藍より青し(三)

 またも青田の「想像」が現実リアルに填まってしまった。

 確かに岡埜の胃の中には神田の体が入っていたのだから。さらに青田の説明は続く。

「これは、神田さんにとって二つの意味があった。『電紋』の消去によって田之倉さんを覆い隠せること。そして岡埜が月苗さんに向けていた食欲を、自分の身体に向けさせること」

「わ、私が? ……ああ、でも」

 美佐緖はすぐに気付いた。

 『旨人考察』が随分昔に出来上がっていたとするなら、岡埜はそれを読んで美佐緖の存在に気付いた可能性が高い。

 いやそれ以前に「陽楽荘」で岡埜は美佐緖を見ているのだ。

 さらに考えてゆけば、白馬での犯行が計画されたのも岡埜を抑えるためと考えれば筋は通る。

 つまり、岡埜はずっと前から美佐緖を最終的な獲物として食指を伸ばそうとしていたのだ。

 そうと気付いた上でも――美佐緖の心には恐怖が湧いてこない。

 そんな恐怖よりも、美佐緖にとって重要なことは神田の決意だった。

 確かに、他に方法が無かったかのようにも思える。

 けれど、それはやっぱり極端な選択だったように美佐緖には思えたからだ。

 自殺――については受け入れるとしても食わせるというのは……

「それはですね、最終的にそれしか方法が無い、というよりは最終的にそうなるように、神田さんが持っていった可能性が高いからだと思われます」

 美佐緖の疑問に、青田は淀みなく答える。

 すでに、その点については検討済みなのだろう。しかし美佐緖としては、それを簡単に受け入れることは出来ない。

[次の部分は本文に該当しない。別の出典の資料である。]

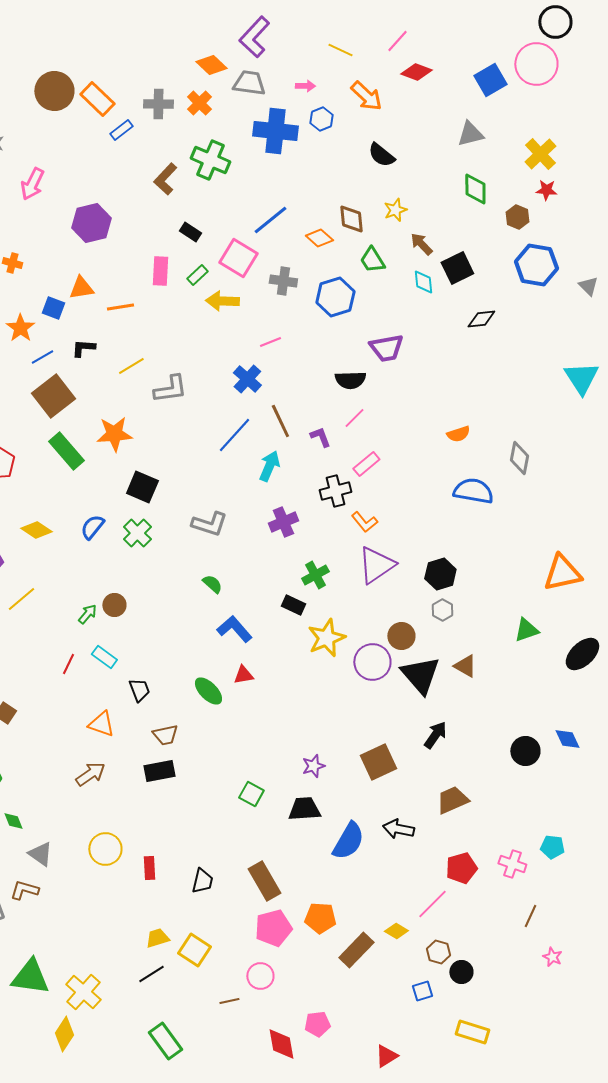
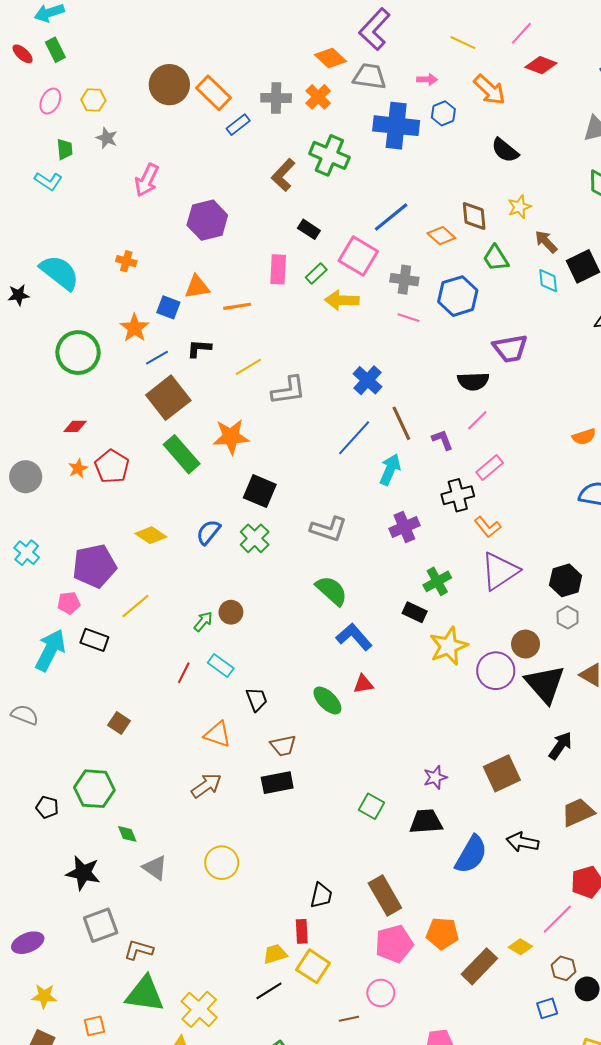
pink line: (270, 342) -> (409, 318), moved, turned 40
green semicircle: (212, 584) -> (332, 591), size x1.6
red rectangle: (149, 868) -> (302, 931), moved
brown L-shape: (24, 890) -> (139, 950), moved

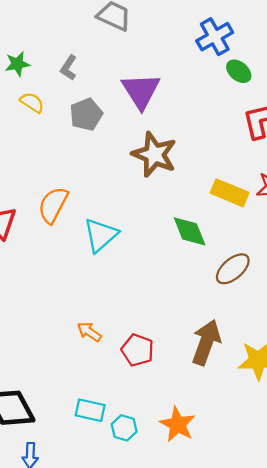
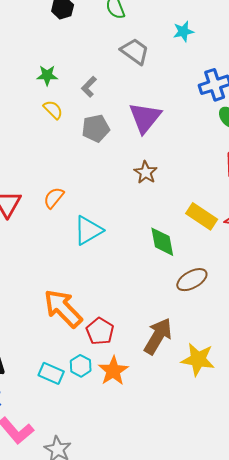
brown star: (154, 154) -> (146, 172), size x0.6
orange semicircle: (53, 205) -> (54, 198), size x0.7
orange arrow: (89, 332) -> (63, 308), size x2.0
orange star: (177, 424) -> (113, 371), moved
cyan hexagon: (124, 428) -> (81, 366), moved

「じ、自分を食べさせるって事をずっと前から? ――ずっと考えていたって事ですか?」

「そう。それもまた神田さんの得意とするところだ。あるいは計画だけで実行するつもりはなかったのかも知れない。最初の計画の時ように。それは岡埜という男に纏わり付かれた結果、そこからの逃避であったのかも知れない。慰めかも知れない。そして、その計画が具体的になったのは恐らく白馬旅行のあと」

 何故、青田がそう判断したのか?

 再び美佐緖は置いてけぼりにされてしまう。そして青田は、声を上げない美佐緖に構うこと無く、先を続ける。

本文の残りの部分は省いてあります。